Provide the number of lines in the records that hold the string "компаний", without any other words.

** Opening Data records block **

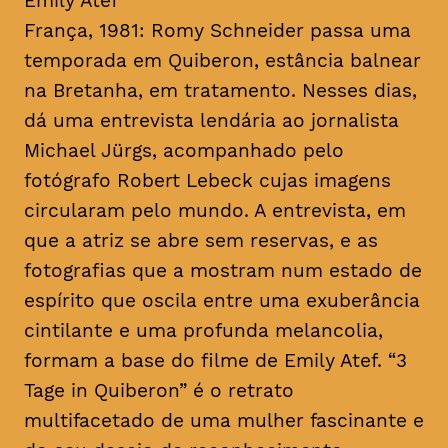
Emily Atef
França, 1981: Romy Schneider passa uma
temporada em Quiberon, estância balnear
na Bretanha, em tratamento. Nesses dias,
dá uma entrevista lendária ao jornalista
Michael Jürgs, acompanhado pelo
fotógrafo Robert Lebeck cujas imagens
circularam pelo mundo. A entrevista, em
que a atriz se abre sem reservas, e as
fotografias que a mostram num estado de
espírito que oscila entre uma exuberância
cintilante e uma profunda melancolia,
formam a base do filme de Emily Atef. “3
Tage in Quiberon” é o retrato
multifacetado de uma mulher fascinante e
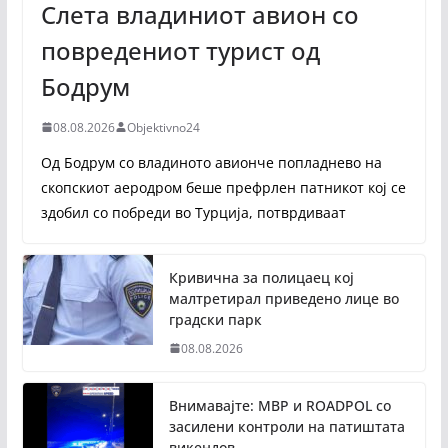
Слета владиниот авион со
повредениот турист од
Бодрум
08.08.2026
Objektivno24
Од Бодрум со владиното авионче попладнево на
скопскиот аеродром беше префрлен патникот кој се
здобил со побреди во Турција, потврдиваат
Кривична за полицаец кој
малтретирал приведено лице во
градски парк
08.08.2026
Внимавајте: МВР и ROADPOL со
засилени контроли на патиштата
викендов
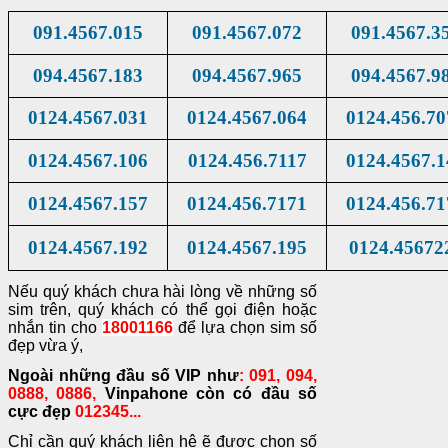
091
.
4567
.
015
091
.
4567
.
072
091
.
4567
.
3
094
.
4567
.
183
094
.
4567
.
965
094
.
4567
.
9
0124
.
4567
.
031
0124
.
4567
.
064
0124
.
456
.
70
0124
.
4567
.
106
0124
.
456
.
7117
0124
.
4567
.
1
0124
.
4567
.
157
0124
.
456.7171
0124
.
456
.
71
0124
.
4567
.
192
0124
.
4567
.
195
0124
.
45672
Nếu quý khách chưa hài lòng về những số
sim trên, quý khách có thể gọi điện hoặc
nhắn tin cho
18001166
để lựa chọn sim số
đẹp vừa ý,
Ngoài những đầu số VIP như
: 091, 094,
0888, 0886,
Vinpahone còn có đầu số
cực đẹp
012345...
Chỉ cần quý khách liên hệ ẽ được chọn số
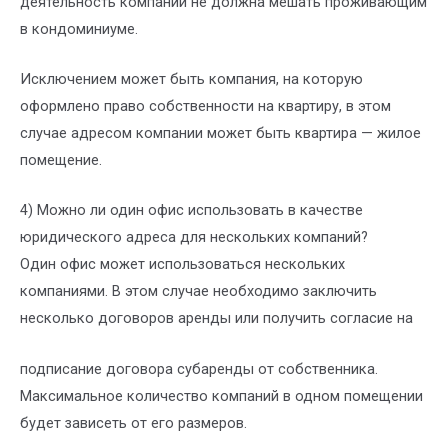
деятельность компании не должна мешать проживающим
в кондоминиуме.
Исключением может быть компания, на которую
оформлено право собственности на квартиру, в этом
случае адресом компании может быть квартира — жилое
помещение.
4) Можно ли один офис использовать в качестве
юридического адреса для нескольких компаний?
Один офис может использоваться нескольких
компаниями. В этом случае необходимо заключить
несколько договоров аренды или получить согласие на
подписание договора субаренды от собственника.
Максимальное количество компаний в одном помещении
будет зависеть от его размеров.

** Closing Data records block **

— Solved exercise —
2